_WORK INSTRUCTIONS_. Please tally the lines in the data below that include the string "užiť", and reply with only the total.

Saved entries:
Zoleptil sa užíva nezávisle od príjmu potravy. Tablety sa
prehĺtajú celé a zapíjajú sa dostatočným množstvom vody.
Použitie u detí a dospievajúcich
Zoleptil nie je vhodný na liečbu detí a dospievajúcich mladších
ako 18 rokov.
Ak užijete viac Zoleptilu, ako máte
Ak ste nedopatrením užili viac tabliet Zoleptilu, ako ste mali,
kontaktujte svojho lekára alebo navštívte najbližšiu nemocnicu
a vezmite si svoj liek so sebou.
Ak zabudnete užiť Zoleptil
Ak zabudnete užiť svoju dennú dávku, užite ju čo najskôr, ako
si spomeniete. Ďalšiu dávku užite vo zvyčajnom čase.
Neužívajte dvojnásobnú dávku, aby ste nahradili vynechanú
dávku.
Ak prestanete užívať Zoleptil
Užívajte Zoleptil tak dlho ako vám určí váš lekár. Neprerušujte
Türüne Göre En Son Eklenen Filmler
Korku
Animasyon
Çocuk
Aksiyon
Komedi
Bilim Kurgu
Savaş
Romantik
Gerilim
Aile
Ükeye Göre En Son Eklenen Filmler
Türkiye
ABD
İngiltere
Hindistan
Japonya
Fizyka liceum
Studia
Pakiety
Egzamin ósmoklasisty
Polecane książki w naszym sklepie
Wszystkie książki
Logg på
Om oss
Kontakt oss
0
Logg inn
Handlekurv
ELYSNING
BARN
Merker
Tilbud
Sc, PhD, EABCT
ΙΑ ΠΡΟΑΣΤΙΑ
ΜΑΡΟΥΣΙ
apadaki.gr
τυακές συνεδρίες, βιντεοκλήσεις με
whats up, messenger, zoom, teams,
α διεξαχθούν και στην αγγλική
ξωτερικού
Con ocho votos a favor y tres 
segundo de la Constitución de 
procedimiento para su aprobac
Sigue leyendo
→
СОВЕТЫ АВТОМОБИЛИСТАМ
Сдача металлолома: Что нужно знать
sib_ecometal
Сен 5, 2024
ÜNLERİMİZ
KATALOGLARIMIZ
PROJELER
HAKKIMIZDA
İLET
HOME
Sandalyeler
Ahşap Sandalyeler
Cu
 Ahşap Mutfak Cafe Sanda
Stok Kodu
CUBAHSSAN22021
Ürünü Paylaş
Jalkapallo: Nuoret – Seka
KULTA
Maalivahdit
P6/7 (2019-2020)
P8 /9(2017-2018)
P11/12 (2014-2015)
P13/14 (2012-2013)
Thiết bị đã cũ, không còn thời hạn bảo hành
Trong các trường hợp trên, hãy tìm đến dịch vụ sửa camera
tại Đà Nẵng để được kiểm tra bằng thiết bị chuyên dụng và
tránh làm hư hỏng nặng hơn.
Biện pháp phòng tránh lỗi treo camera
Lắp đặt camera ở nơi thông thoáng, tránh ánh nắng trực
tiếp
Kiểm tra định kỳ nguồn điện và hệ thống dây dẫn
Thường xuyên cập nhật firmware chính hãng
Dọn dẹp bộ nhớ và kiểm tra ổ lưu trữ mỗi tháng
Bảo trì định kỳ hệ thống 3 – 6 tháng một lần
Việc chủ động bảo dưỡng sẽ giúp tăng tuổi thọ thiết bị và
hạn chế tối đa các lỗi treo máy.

_RESULT FOR THIS EXERCISE_. 2